Laser scanning systems can be used as soft tissue scanner, and three-dimensional (3D) images can be created using various techniques. The images created using this technique can be used for the publication of normative population data, to evaluate the results of treatment in advance for cross-sectional changes in growth, and to assess the treatment of the head and neck areas with or without surgery. 3D orthodontic scanning pattern done with laser scanning is a reliable method in arch–width and arch–length measurements on dental casts (53).

Many measurements and evaluations can be done on the models with laser scanning, including surface, area, and millimetric measurements. Noninvasive systems such as stereophotogrammetry can produce a 3D surface model from multiple viewpoints in a synchronized manner with a short capture time and clinically acceptable accuracy (54). Although the successful use of stereophotogrammetry has been reported for facial scanning, laser facial scanning is an alternative technique to stereophotogrammetry and has been successfully introduced into the workflow for making facial measurements and roducing facial protheses (55,56). As with stereophotogrammetry, laser scanning of deeper regions and undercuts of face is limited by the separation of the laser-line generator and the receptor camera (55). In addition, some facial laser scanning systems will require the patient to remain motionless for a prolonged time which could further limit data acquisition (57).

Welding Processes in Orthodontics

Laser welding is one of the very recent yet versatile techniques used in dentistry, which is capable of manufacturing good qual-ity weld joints with remarkable consistency.

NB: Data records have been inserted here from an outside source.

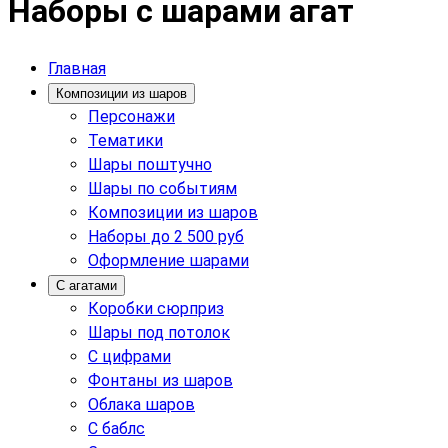
Наборы с шарами агат
Главная
Композиции из шаров
Персонажи
Тематики
Шары поштучно
Шары по событиям
Композиции из шаров
Наборы до 2 500 руб
Оформление шарами
С агатами
Коробки сюрприз
Шары под потолок
С цифрами
Фонтаны из шаров
Облака шаров
С баблс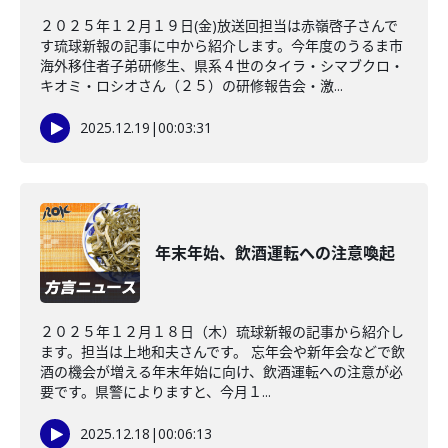
２０２５年１２月１９日(金)放送回担当は赤嶺啓子さんで
す琉球新報の記事に中から紹介します。今年度のうるま市
海外移住者子弟研修生、県系４世のタイラ・シマブクロ・
キオミ・ロシオさん（２５）の研修報告会・激...
2025.12.19
|
00:03:31
年末年始、飲酒運転への注意喚起
２０２５年１２月１８日（木）琉球新報の記事から紹介し
ます。担当は上地和夫さんです。 忘年会や新年会などで飲
酒の機会が増える年末年始に向け、飲酒運転への注意が必
要です。県警によりますと、今月１...
2025.12.18
|
00:06:13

In addition, there are many ways for welding, such as soldering, resistance (spot) welding, plasma (torch) welding, and single pulse tungsten inert gas welding (4). The primary use of industrial lasers is to ensure the fusion of two metals without welding agents. It has been stated that other than laser use in the intraoral field, laser use in laboratory procedures are stronger than bonding with solder-ing material. Laser welding devices allow for welding on ortho-dontic devices in many different ways without soldering agents (58). Thus, heterogenetic orthodontic wires made of metal alloys of different components can be generated (59). Laser welding devices have advantages by making possible to manufacture the components of devices to be used in orthodontics, ensuring more durable connection than conventional welding agents (58). However, the laser devices can also be used in the intraoral environment. Studies showed that the lasers are biologically harmless for the periodontal tissues adjacent the laser welded ares, alveolar bone, and pulp tissue and have no thermal effect (60).

CONCLUSION

Laser system has far been the latest addition among these technologies that clearly have made an exceptional impact because of its minimal side effects, high precision level, and biocompatibility. There are many laser types determined for dental use, and laser systems have a wide range of applications in the fields of orthodontics and dentistry. Laser systems may be an exceptional modality of orthodontic treatment for many clinical conditions when used effectively. Although lasers have many advantages, it is important to determine the effective laser type and wavelength to meet all requirements in both soft and hard tissues, and the orthodontist should consider some points before using the laser that includes relatively high cost of the devices, needs additional education (especially in basic physics), every wavelength has different properties, and needs implementation of safety measures. In many areas of orthodontics, there are different types of lasers that can be used, but hence there is no single laser type that can meet all requirements in both hard and soft tissues; in routine practice, the orthodontist should analyze well for what purpose to use the system. In addition, in the literature, even if the effectiveness of soft tissue laser applications is generally indicated, there are conflicting results in applications, such as accelerating tooth movement, hard tissue laser applications, reducing relapse, etching operations, and mini-implant stability. Further randomized controlled studies with larger sample size are required to clarify these controversial results regarding the effectiveness of laser systems in orthodontic applications.

Footnotes

Peer-review: Externally peer-reviewed.

Author Contributions: Supervision - K.K.D., G.K.; Design - K.K.D., G.K.; Data Collection and/or Processing - K.K.D., G.K.; Analysis and/or Interpretation - K.K.D., G.K.; Literature Search - K.K.D.; Writing Manuscript - K.K.D.; Critical Review - K.K.D., G.K.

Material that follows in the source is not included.